The web interface is build on top of an existing javascript framework (ExtJS).  These objects are also represented in the MVC pattern in javascript. These objects are exposed via ExtDirect services library which maps javascript calls directly to the Java backed code/methods.
 

 

 

 

 

  1. Data Permission

The full original note should not be persisted locally by the GUI.  Rather, it should read through the note, extract the identified annotations, and only store the identified annotations (either embedded or back to i2b2’s DB). 

The cTAKES GUI is designed to be an administrative tool.  The user should be an Admin have read/write rights to the input and target DataSources.

There is built in encryption support by the cTAKES GUI.  i.e. If the original note stored in the i2b2 observation_blob was encrypted, there will be a configurable input field in the GUI for the users to specify the required key for decryption (The existing i2b2’s Encryption Java API’s are reused).
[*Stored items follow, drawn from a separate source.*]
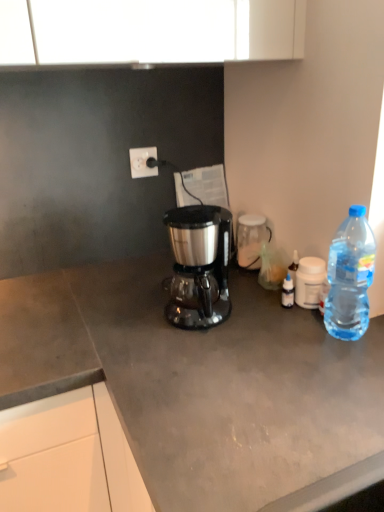 At what (x,y) coordinates should I click in order to perform the action: click on blank space situated above matte gray countertop at center (from a real-world perspective). Please return your answer as a coordinate pair (x, y). The width and height of the screenshot is (384, 512). Looking at the image, I should click on (103, 304). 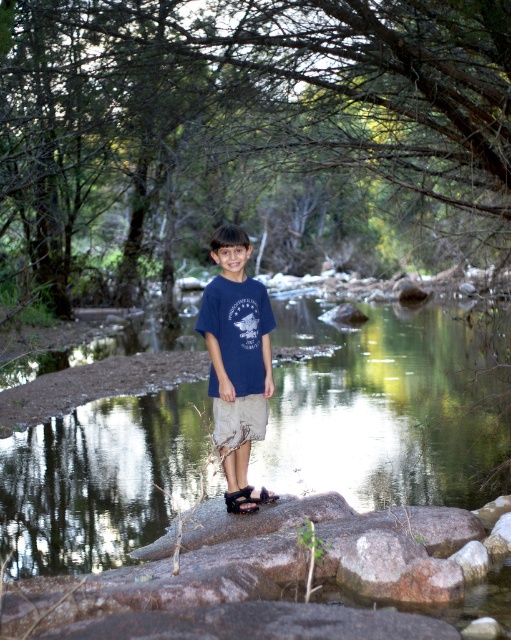 Is clear water at rock center below blue cotton shirt at center?

Correct, clear water at rock center is located below blue cotton shirt at center.

Is clear water at rock center wider than blue cotton shirt at center?

Yes, clear water at rock center is wider than blue cotton shirt at center.

This screenshot has width=511, height=640. I want to click on clear water at rock center, so click(390, 406).

Find the location of `clear water at rock center`. clear water at rock center is located at coordinates (390, 406).

Can you confirm if clear water at rock center is positioned to the left of brown leather sandal at center?

Incorrect, clear water at rock center is not on the left side of brown leather sandal at center.

Does clear water at rock center appear over brown leather sandal at center?

Correct, clear water at rock center is located above brown leather sandal at center.

At what (x,y) coordinates should I click in order to perform the action: click on clear water at rock center. Please return your answer as a coordinate pair (x, y). Looking at the image, I should click on (390, 406).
  1. High level Architecture

 

Processing:

 

Web Client:

  1. Technologies used
  • Java 6
  • cTAKES
  • UIMA
  • ExtJS (Javascript UI framework)
  • ExtDirect
  • Spring
  • Jetty/Servlet Container
  • Liquibase
  • Hypersonic Embedded Database
  1. Limitations
  • Currently, the GUI and the NLP processing are bundled and process together, therefore limited to only 1 thread/1 instance of the pipeline per container.  In the future, these 2 components will be decoupled where the GUI only saves the jobs, and off loads the NLP pipeline processing in a separate process.
  • Currently, we are populating the polarity (negation) attribute in the tval_char field.  In the future, these attributes may be stored as modifiers.
  • Currently, we support the extract the concepts defined in the full 2011AB UMLS SNOMED-CT and RxNorm (w/Thesauruses from SNOMED CT® , NCI Thesaurus , Medical Subject Headings   (Mesh), RxNorm ).  There is a placeholder to allow users to enter in their own dictionaries but has not been implemented yet.
  • Note: The cTAKES GUI was designed to output the data in the i2b2 format.  However, it can also be run as a stand-alone UI where the data could be outputted to other RDMS or its embedded DB where it could be queried via standard SQL.